Shared ground
Isaiah 27:12–13 presents Yahweh as the main actor who reverses scattering. The image is agricultural: Yahweh “beats off” or shakes loose produce so it can be collected, and Israel is gathered “one by one” across a wide stretch of territory. The passage’s geography (“the River” to “the brook of Egypt,” plus Assyria and Egypt) frames a comprehensive regathering, not a small local movement.
The trumpet functions as a clear summons. People described as near collapse (“ready to perish”) and as displaced (“outcasts”) return. The endpoint is explicit: they come to worship Yahweh “in the holy mountain at Jerusalem.” So the regathering is not only political return, but restored public worship centered on Jerusalem.
Where interpretation differs (only where needed)

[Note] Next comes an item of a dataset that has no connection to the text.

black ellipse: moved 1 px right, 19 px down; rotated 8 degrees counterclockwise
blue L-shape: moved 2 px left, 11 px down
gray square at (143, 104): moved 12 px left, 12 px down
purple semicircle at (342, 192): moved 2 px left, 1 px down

Some readers take the language in a more literal-historical way: specific displaced Israelites will be brought back from real imperial settings (Assyria/Egypt) to Jerusalem, with the trumpet as a real public signal.
Others read the same images as intentionally poetic and expanded: the named powers and the trumpet depict the full reach of exile and Yahweh’s effective call, emphasizing theological meaning (Yahweh’s reclaiming of his people) even if no single event matches every detail.

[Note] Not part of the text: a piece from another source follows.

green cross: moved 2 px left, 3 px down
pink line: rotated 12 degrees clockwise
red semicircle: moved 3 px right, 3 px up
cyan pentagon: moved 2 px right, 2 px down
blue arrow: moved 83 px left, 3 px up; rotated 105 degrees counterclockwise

Why the disagreement exists
The disagreement comes from the passage’s dense imagery. “Beat off” can sound like harvest work, but it can also echo earlier themes in Isaiah where judgment and restoration are closely linked. Likewise, “the River” and “the brook of Egypt” are boundary-like markers, which can be read as precise map points or as a way of saying “from one end to the other.” The trumpet can be heard as literal (a signal) or as a symbol of authoritative summons.

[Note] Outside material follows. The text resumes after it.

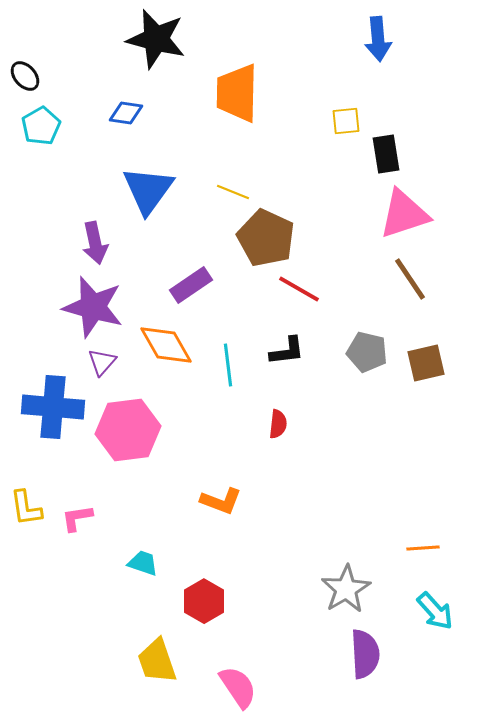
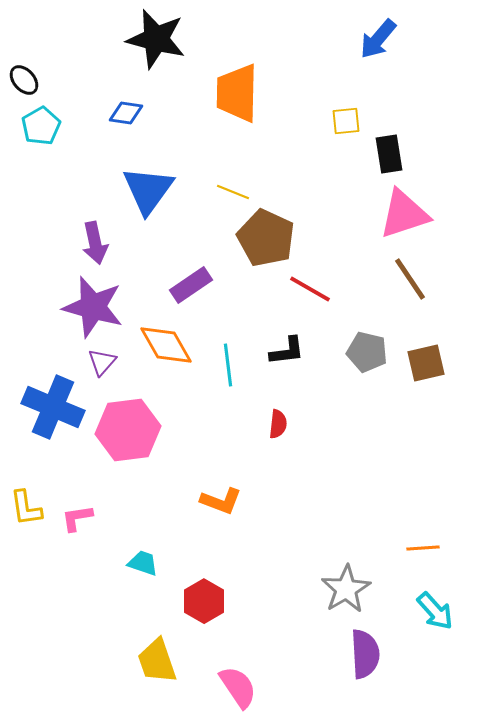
blue arrow: rotated 45 degrees clockwise
black ellipse: moved 1 px left, 4 px down
black rectangle: moved 3 px right
red line: moved 11 px right
blue cross: rotated 18 degrees clockwise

What this passage clearly contributes
Explicitly, the text adds that Yahweh’s restoration includes (1) a wide-ranging regathering (“from the River to the brook of Egypt”), (2) careful personal recovery (“one by one”), (3) return of those in extreme distress (“ready to perish” and “outcasts”), and (4) worship at Jerusalem as the goal. Theological inference consistent with the text is that restoration is not merely relocation; it is reintegration into the community’s worship and identity under Yahweh.
For broader biblical connections, this “trumpet” regathering theme is echoed elsewhere as a picture of return and reunion (compare Isaiah 11:12).